The City of Cape Town's request that it be allowed to forego certain legislative hurdles to deal with its drought crisis has been approved by National Treasury, News24 reported. Finance Minister Malusi Gigaba reportedly gave the City permission to deviate from the Municipal Finance Management Act (MFMA) to speed up the process of, for example, procurement.
Mayor Patricia De Lille said this also meant the City would not have to call a special council meeting to table its emergency budgetary adjustments, as it races to avoid running out of water by March next year.
"But I will report on these budgetary adjustments to council in December," she reportedly said.
"I want to extend a big thank you to team Cape Town because the help of residents and businesses is vital as the City of Cape Town rolls out its plan to secure more alternative water sources," De Lille said.

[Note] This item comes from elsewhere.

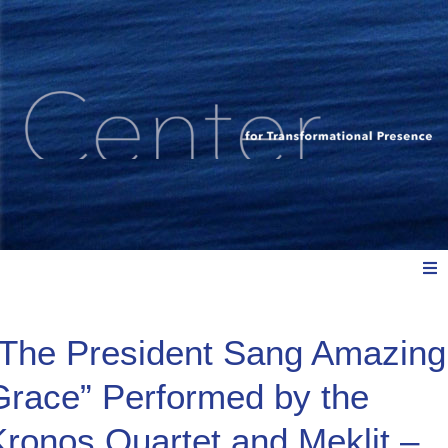
Meet Us
“The President Sang Amazing
Grace” Performed by the
Explore: Watch, Listen, Read
Kronos Quartet and Meklit –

On Monday, De Lille said that a desalination facility at the V&A Waterfront would start delivering 2 million litres of water per day by February 2018, according to Eyewitness News (EWN).

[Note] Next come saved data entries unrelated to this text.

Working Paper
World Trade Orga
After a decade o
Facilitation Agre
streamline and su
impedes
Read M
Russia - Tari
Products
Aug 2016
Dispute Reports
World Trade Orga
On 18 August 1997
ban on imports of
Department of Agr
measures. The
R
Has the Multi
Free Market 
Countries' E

The city's dams are currently at 28%.
De Lille reportedly promised eight other desalination sites.
"In Hout Bay, we will produce 4 million litres of water a day, and, in Granger Bay, 8 million litres of water and Red Hil... will produce about 2 million litres of water per day," she said.
Earlier this month, De Lille outlined the city's disaster management plan, warning that "day zero" would approach in March if urgent steps were not taken.If the dams run dry, "there would be a limited period in which the city could supply water before complete water system failure", she said, according to Times Live.